Il mercato della Roma oltre all’arrivo di Zaragoza, si è chiuso con la cessione di Sangaré all’Elche. Il difensore è stato ceduto agli spagnoli in prestito con diritto di riscatto. Arrivato nella Capitale nell’estate del 2024, lo spagnolo in un anno e mezzo non ha mai esordito in prima squadra, pur venendo spesso convocato.
Diverso il discorso in Primavera, dove ha collezionato 28 presenze, 2 gol e 1 assist in due stagioni. L’operazione che lo ha visto approdare in Spagna è stata ufficializzata ieri, ma oggi sono emersi tutti i dettagli che coinvolgono il calciatore. Secondo quanto riportato da Il Tempo, l’accordo prevede un diritto di riscatto da parte dell’Elche fissato a 4,5 milioni di euro.

Sangarè, la Roma mantiene un diritto di prelazione
Inoltre, la Roma ha mantenuto un 20% sulla futura plusvalenza, nel caso in cui il club spagnolo decida di cedere definitivamente il giocatore in futuro.
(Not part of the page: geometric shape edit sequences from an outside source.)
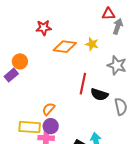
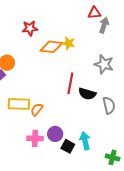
yellow star: (92, 44) -> (69, 43), moved
purple circle: (51, 126) -> (55, 134), moved
yellow rectangle: (30, 127) -> (19, 104), moved

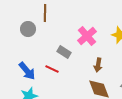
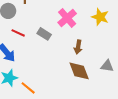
red line: (52, 69) -> (18, 33), moved

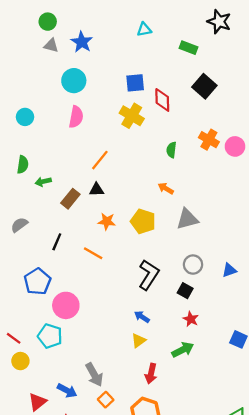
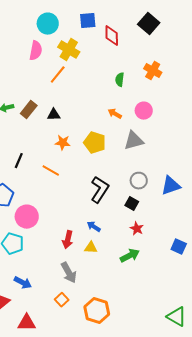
cyan circle: (74, 81) -> (48, 24), moved
yellow cross: (132, 116) -> (69, 50), moved
pink circle: (235, 146) -> (144, 111), moved
orange line: (100, 160) -> (58, 75), moved
brown rectangle: (70, 199) -> (29, 110), moved
blue triangle: (229, 270) -> (171, 186), size x1.5
yellow triangle: (139, 341) -> (91, 248), turned 40
red arrow: (151, 374) -> (68, 240), moved
gray arrow: (94, 375) -> (69, 273), moved
blue arrow: (67, 391) -> (23, 283), moved

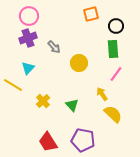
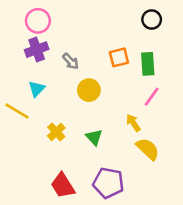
orange square: (91, 14) -> (119, 57), moved
black circle: (116, 26) -> (152, 19), moved
yellow circle: (79, 63) -> (89, 90), moved

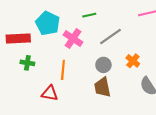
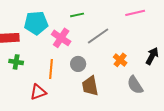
cyan pentagon: (48, 23) -> (36, 23), turned -30
gray circle: (103, 65) -> (78, 64), moved
red triangle: (50, 93) -> (38, 92), turned -30

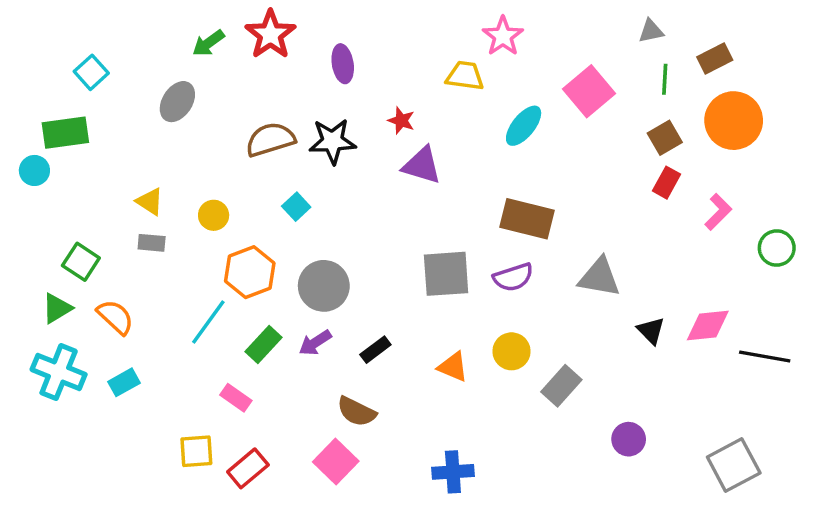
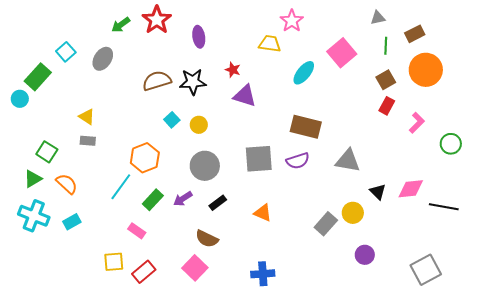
cyan square: (91, 72) -> (66, 52), moved
green rectangle: (65, 133) -> (38, 77), turned -40
yellow circle: (214, 215) -> (199, 125), moved
gray circle: (324, 286) -> (205, 166), moved
yellow circle: (511, 351) -> (353, 213), moved

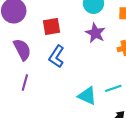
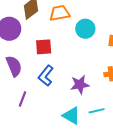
purple star: (95, 33) -> (80, 85), moved, turned 30
purple line: (25, 82) -> (22, 99), moved

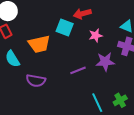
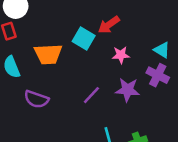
red arrow: (82, 14) -> (109, 25), turned -30
purple line: (78, 70) -> (91, 95), turned -35

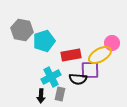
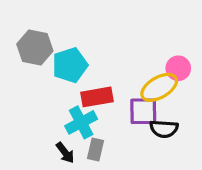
red rectangle: (71, 55) -> (97, 97), moved
black semicircle: (78, 79) -> (164, 129), moved
black arrow: (41, 96) -> (65, 153), turned -40

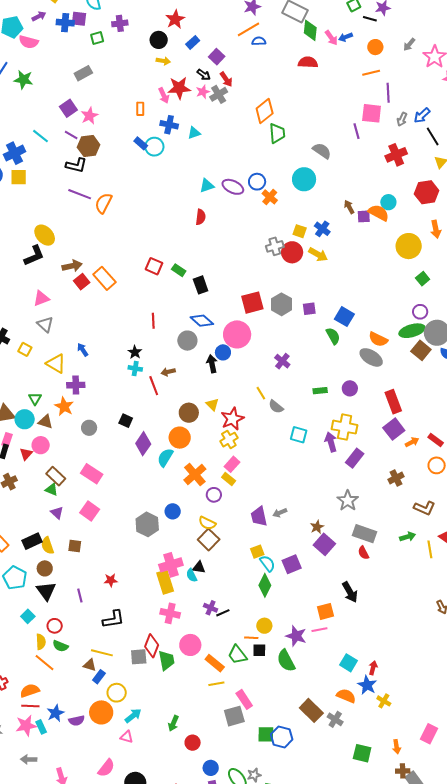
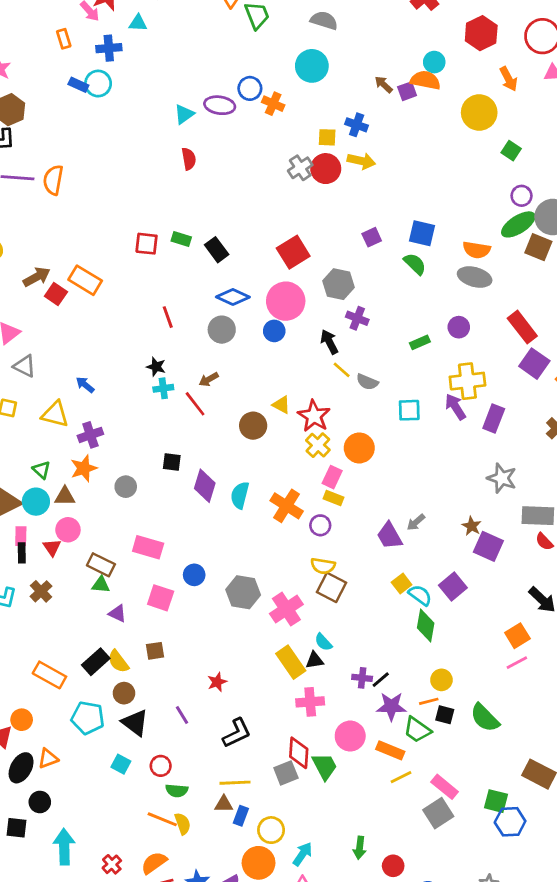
cyan triangle: (194, 133) -> (138, 23), moved, turned 40
gray hexagon: (282, 304) -> (339, 284), moved
black arrow: (212, 364) -> (329, 342), moved
orange star: (64, 406) -> (84, 468), turned -30
orange circle: (180, 438) -> (359, 448), moved
blue circle: (173, 511) -> (194, 575), moved
pink cross: (171, 565) -> (286, 609), moved
black triangle: (199, 567) -> (314, 660), moved
purple star: (296, 636) -> (391, 706), moved
yellow semicircle: (41, 642) -> (183, 824), moved
black square: (259, 650) -> (445, 715), turned 32
green square: (266, 734) -> (496, 801), moved, turned 30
Inoltre, la Roma ha acquisito un diritto di prelazione per esercitare la priorità nel caso in cui l’Elche voglia vendere Sangarè a un altro club.
Questa operazione offre alla Roma la possibilità di far crescere il giovane difensore, permettendogli di maturare in una nuova realtà, mentre allo stesso tempo tutelarsi su un’eventuale futura vendita, qualora il calciatore dovesse esplodere definitivamente.